# Can anyone recommend a portable vacuum cleaner?



## The Silver Surfer (May 14, 2002)

I usually have to haul out the vacuum cleaner from the house everytime I want to hoover out the car, which can be a pain if you've not really got the time for a 'proper' hoover out, so I was thinking of buying a hand held cleaner for occasional use.

I reckon the type which plugs into the cigarette lighter, rather than the rechargeable type, is probably going to be the better option as you won't be running out of charge?

Are these hand held cleaners any good, or am I waisting my time and money? Can anyone recommend one of these?

Came across this one at Halfords, which seems to fit the bill? Amazon also appear to have the same one at a lower price.


----------



## damo (May 7, 2002)

I got the Dyson handheld for Xmas.

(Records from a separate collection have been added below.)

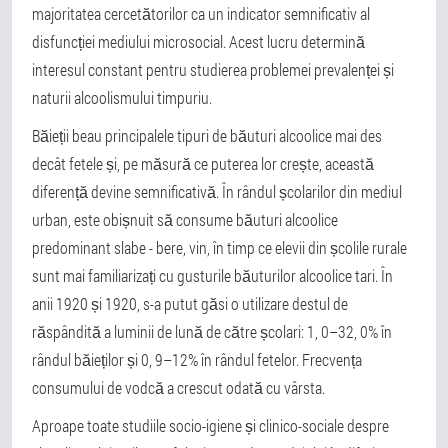
majoritatea cercetătorilor ca un indicator semnificativ al
disfuncției mediului microsocial. Acest lucru determină
interesul constant pentru studierea problemei prevalenței și
naturii alcoolismului timpuriu.
Băieții beau principalele tipuri de băuturi alcoolice mai des
decât fetele și, pe măsură ce puterea lor crește, această
diferență devine semnificativă. În rândul școlarilor din mediul
urban, este obișnuit să consume băuturi alcoolice
predominant slabe - bere, vin, în timp ce elevii din școlile rurale
sunt mai familiarizați cu gusturile băuturilor alcoolice tari. În
anii 1920 și 1920, s-a putut găsi o utilizare destul de
răspândită a luminii de lună de către școlari: 1, 0–32, 0% în
rândul băieților și 0, 9–12% în rândul fetelor. Frecvența
consumului de vodcă a crescut odată cu vârsta.
Aproape toate studiile socio-igiene și clinico-sociale despre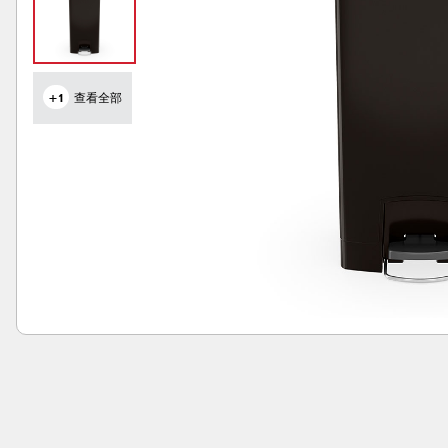
+1
查看全部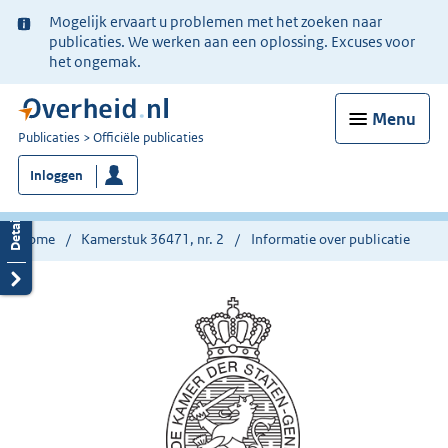
Ter
Mogelijk ervaart u problemen met het zoeken naar
informatie:
publicaties. We werken aan een oplossing. Excuses voor
het ongemak.
Menu
U
Publicaties
Officiële publicaties
bent
Inloggen
nu
hier:
Home
Kamerstuk 36471, nr. 2
Informatie over publicatie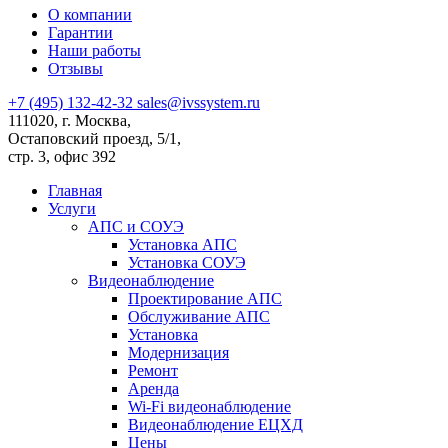
О компании
Гарантии
Наши работы
Отзывы
+7 (495) 132-42-32
sales@ivssystem.ru
111020, г. Москва,
Остаповский проезд, 5/1,
стр. 3, офис 392
Главная
Услуги
АПС и СОУЭ
Установка АПС
Установка СОУЭ
Видеонаблюдение
Проектирование АПС
Обслуживание АПС
Установка
Модернизация
Ремонт
Аренда
Wi-Fi видеонаблюдение
Видеонаблюдение ЕЦХД
Цены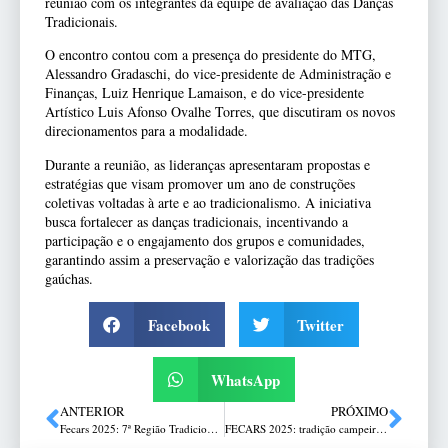
reunião com os integrantes da equipe de avaliação das Danças
Tradicionais.
O encontro contou com a presença do presidente do MTG,
Alessandro Gradaschi, do vice-presidente de Administração e
Finanças, Luiz Henrique Lamaison, e do vice-presidente
Artístico Luis Afonso Ovalhe Torres, que discutiram os novos
direcionamentos para a modalidade.
Durante a reunião, as lideranças apresentaram propostas e
estratégias que visam promover um ano de construções
coletivas voltadas à arte e ao tradicionalismo. A iniciativa
busca fortalecer as danças tradicionais, incentivando a
participação e o engajamento dos grupos e comunidades,
garantindo assim a preservação e valorização das tradições
gaúchas.
Facebook
Twitter
WhatsApp
ANTERIOR
PRÓXIMO
Fecars 2025: 7ª Região Tradicionalista em busca de grandes resultados
FECARS 2025: tradição campeira em Santa Cruz do Sul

Haven't used it properly yet but seems quite powerful.


----------



## Toshiba (Jul 8, 2004)

Ive got one too - doesn't last long and its rather heavy for a handheld.
Does work though.


----------



## davidg (Sep 14, 2002)

damo said:


> I got the Dyson handheld for Xmas. Haven't used it properly yet but seems quite powerful.


I got one for the Mrs,,,, ooops my car ,, no the Mrs     :wink:


----------



## Widget (May 7, 2002)

I agree, the DHH is great, but ours is for indoor use only. I use an old upright Dyson for car cleaning.

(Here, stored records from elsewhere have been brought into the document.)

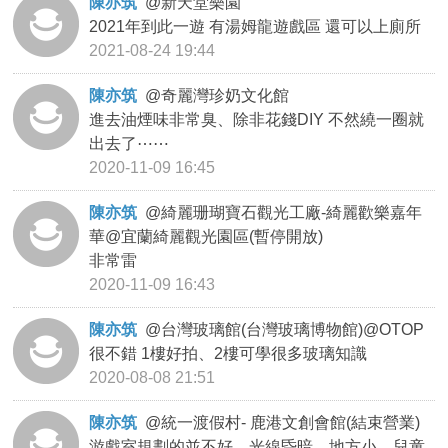
陳亦筑
@
新天堂樂園
2021年到此一遊 有湯姆龍遊戲區 還可以上廁所
2021-08-24 19:44
陳亦筑
@
奇麗灣珍奶文化館
進去油煙味非常臭、除非花錢DIY 不然繞一圈就
出去了⋯⋯
2020-11-09 16:45
陳亦筑
@
綺麗珊瑚寶石觀光工廠-綺麗歡樂嘉年
華@宜蘭綺麗觀光園區(暫停開放)
非常雷
2020-11-09 16:43
陳亦筑
@
台灣玻璃館(台灣玻璃博物館)@OTOP
很不錯 1樓好拍、2樓可學很多玻璃知識
2020-08-08 21:51
陳亦筑
@
統一渡假村- 鹿港文創會館(結束營業)
游戲室規劃的並不好、光線昏暗、地方小、兒童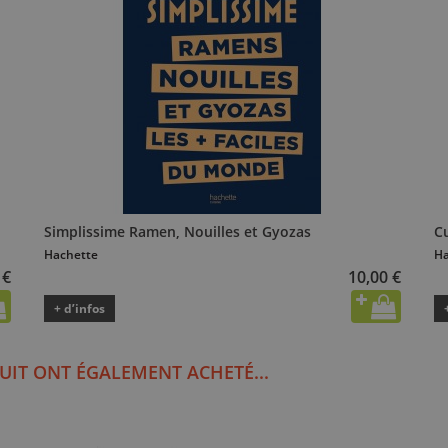
Simplissime Ramen, Nouilles et Gyozas
Cu
Hachette
Ha
 €
10,00 €
+ d’infos
UIT ONT ÉGALEMENT ACHETÉ...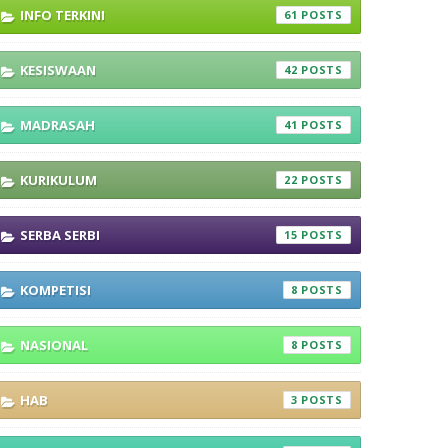
INFO TERKINI
61
KESISWAAN
42
MADRASAH
41
KURIKULUM
22
SERBA SERBI
15
KOMPETISI
8
NASIONAL
8
HAB
3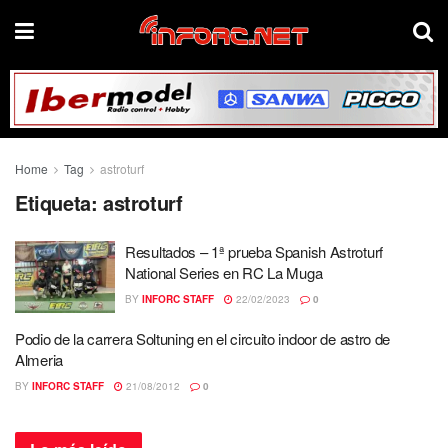
Home
Tag
astroturf
Etiqueta:
astroturf
Resultados – 1ª prueba Spanish Astroturf
National Series en RC La Muga
BY
INFORC STAFF
22/02/2023
0
Podio de la carrera Soltuning en el circuito indoor de astro de
Almeria
BY
INFORC STAFF
21/08/2012
0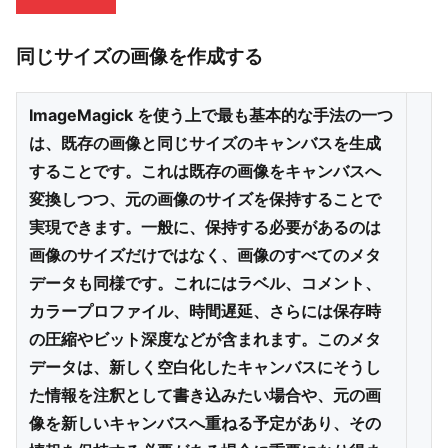
同じサイズの画像を作成する
ImageMagick を使う上で最も基本的な手法の一つ
は、既存の画像と同じサイズのキャンバスを生成
することです。これは既存の画像をキャンバスへ
変換しつつ、元の画像のサイズを保持することで
実現できます。一般に、保持する必要があるのは
画像のサイズだけではなく、画像のすべてのメタ
データも同様です。これにはラベル、コメント、
カラープロファイル、時間遅延、さらには保存時
の圧縮やビット深度などが含まれます。このメタ
データは、新しく空白化したキャンバスにそうし
た情報を注釈として書き込みたい場合や、元の画
像を新しいキャンバスへ重ねる予定があり、その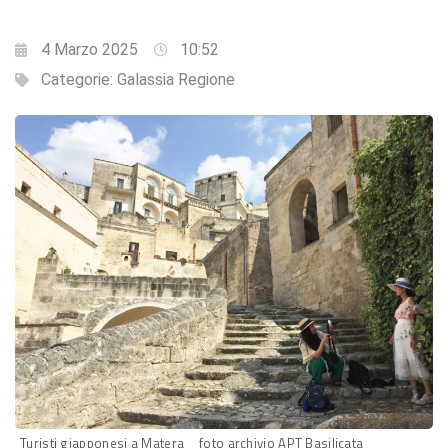
4 Marzo 2025
10:52
Categorie:
Galassia Regione
Turisti giapponesi a Matera _ foto archivio APT Basilicata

No handheld will come close to the suction of plug-in cleaner.

Have you ever used a 12v drill? Utter s***e, aren't they? Besides the cord to the cigarette lighter will get in your way.

Store a cyclinder vacuum in your garage. A lot less cumbersome than the upright without losing the power.


----------



## YELLOW_TT (Feb 25, 2004)

I have a Hoover handheld vacuum that is mains powered and I find it 10x better than any of the recharge/12v ones that I have used in the past


----------



## Jac-in-a-Box (Nov 9, 2002)

Hand held dc powered or re-chargeables are not worth the money...really lack in any suction.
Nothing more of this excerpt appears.